> [Task item]
After locating the line with "for updates on local" below, output it and each following line exactly, stopping after the line with "Click Here to Read". No pictures.
===== Study material
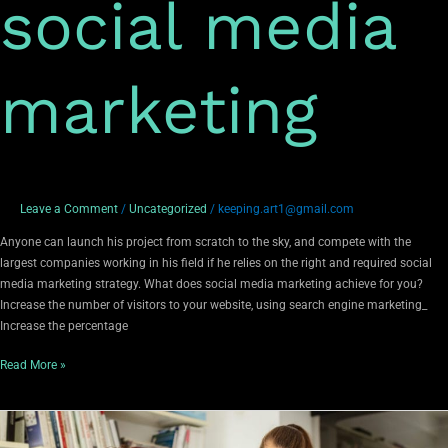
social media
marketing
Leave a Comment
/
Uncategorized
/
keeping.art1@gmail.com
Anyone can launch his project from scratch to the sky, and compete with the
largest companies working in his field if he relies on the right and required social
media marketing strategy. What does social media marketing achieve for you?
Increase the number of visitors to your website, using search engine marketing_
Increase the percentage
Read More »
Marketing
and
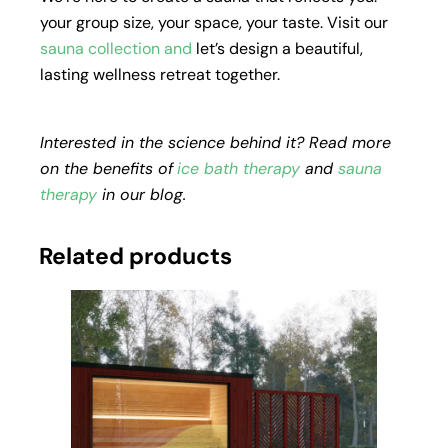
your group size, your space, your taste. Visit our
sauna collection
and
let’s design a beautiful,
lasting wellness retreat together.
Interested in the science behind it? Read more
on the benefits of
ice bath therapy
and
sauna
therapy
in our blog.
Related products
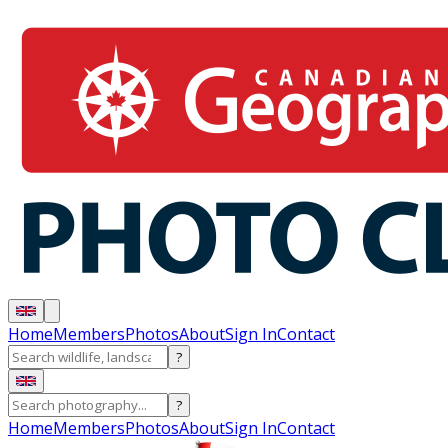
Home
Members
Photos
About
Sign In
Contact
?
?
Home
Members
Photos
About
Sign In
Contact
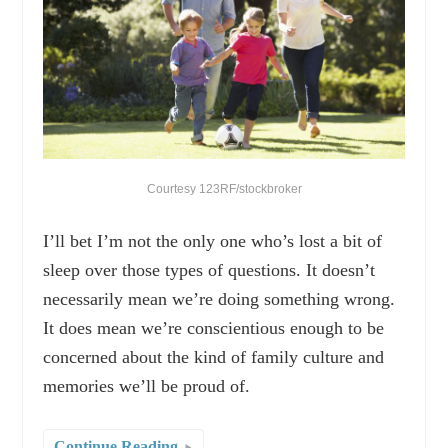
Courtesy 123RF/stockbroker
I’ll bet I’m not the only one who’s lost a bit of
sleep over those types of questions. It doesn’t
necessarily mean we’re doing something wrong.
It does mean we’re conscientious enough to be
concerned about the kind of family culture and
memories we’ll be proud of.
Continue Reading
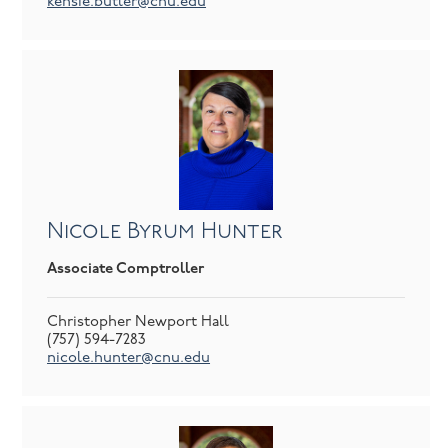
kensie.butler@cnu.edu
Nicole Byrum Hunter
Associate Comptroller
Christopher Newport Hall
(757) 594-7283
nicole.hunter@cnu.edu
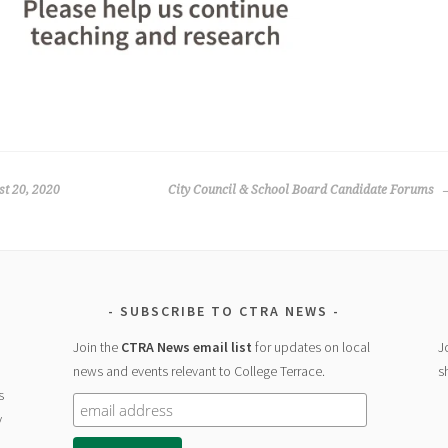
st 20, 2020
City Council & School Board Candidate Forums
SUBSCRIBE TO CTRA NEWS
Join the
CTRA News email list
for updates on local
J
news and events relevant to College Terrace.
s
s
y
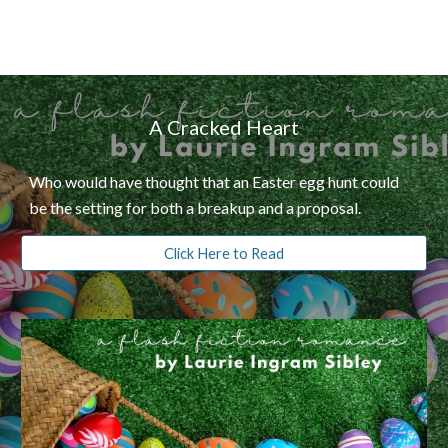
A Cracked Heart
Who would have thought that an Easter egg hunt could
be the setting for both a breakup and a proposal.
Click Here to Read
==========
===== Study material
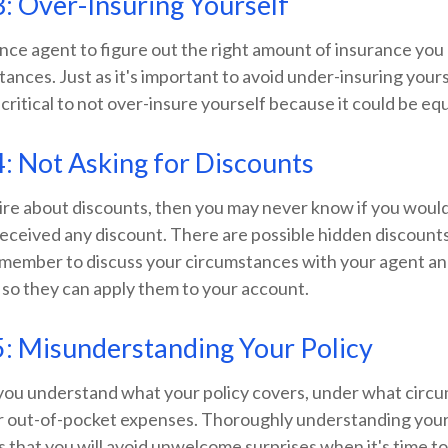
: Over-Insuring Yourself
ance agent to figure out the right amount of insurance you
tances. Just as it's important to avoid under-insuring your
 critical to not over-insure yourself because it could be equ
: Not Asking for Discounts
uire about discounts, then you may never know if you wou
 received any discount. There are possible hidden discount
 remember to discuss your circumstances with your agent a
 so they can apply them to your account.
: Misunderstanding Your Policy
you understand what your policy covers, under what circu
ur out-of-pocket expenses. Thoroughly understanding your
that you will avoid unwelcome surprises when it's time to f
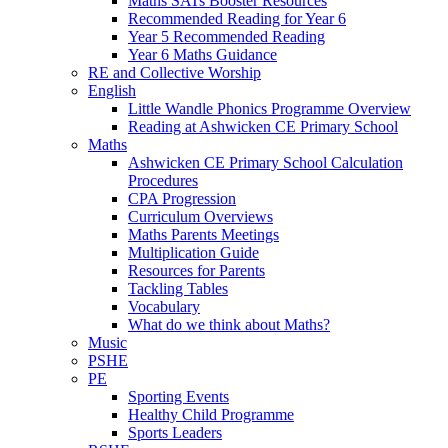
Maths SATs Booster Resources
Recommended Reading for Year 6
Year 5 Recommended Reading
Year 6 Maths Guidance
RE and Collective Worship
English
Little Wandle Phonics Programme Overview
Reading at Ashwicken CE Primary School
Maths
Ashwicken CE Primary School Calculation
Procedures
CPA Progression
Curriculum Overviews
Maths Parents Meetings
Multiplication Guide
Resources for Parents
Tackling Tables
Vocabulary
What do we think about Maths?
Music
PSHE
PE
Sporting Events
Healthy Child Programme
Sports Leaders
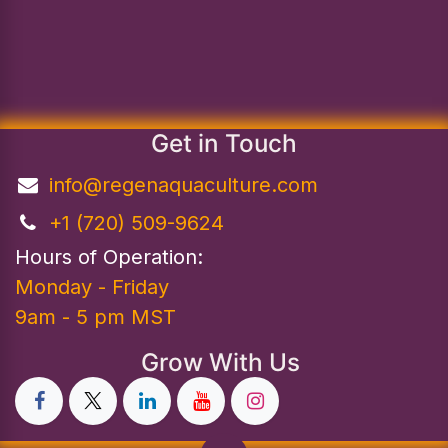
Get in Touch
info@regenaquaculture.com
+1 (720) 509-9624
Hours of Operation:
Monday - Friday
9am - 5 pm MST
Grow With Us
==========
===== Study material
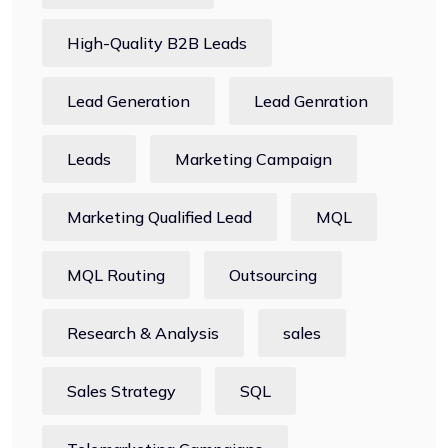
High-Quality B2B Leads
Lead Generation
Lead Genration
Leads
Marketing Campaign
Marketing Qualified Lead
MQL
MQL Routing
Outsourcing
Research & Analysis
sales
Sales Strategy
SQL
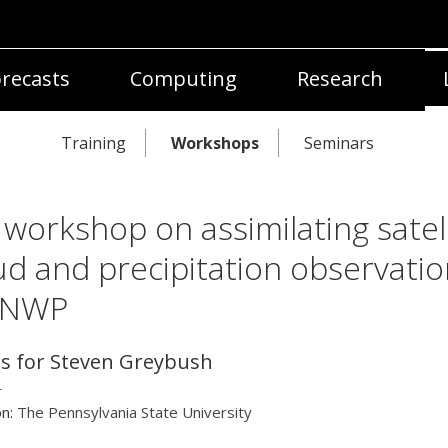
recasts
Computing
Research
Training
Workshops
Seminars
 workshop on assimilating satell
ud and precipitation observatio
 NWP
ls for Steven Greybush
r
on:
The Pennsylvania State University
==========
> [Solution for this task]
for updates on local
J
news and events relevant to College Terrace.
s
s
y
A Cracked Heart
Who would have thought that an Easter egg hunt could
be the setting for both a breakup and a proposal.
Click Here to Read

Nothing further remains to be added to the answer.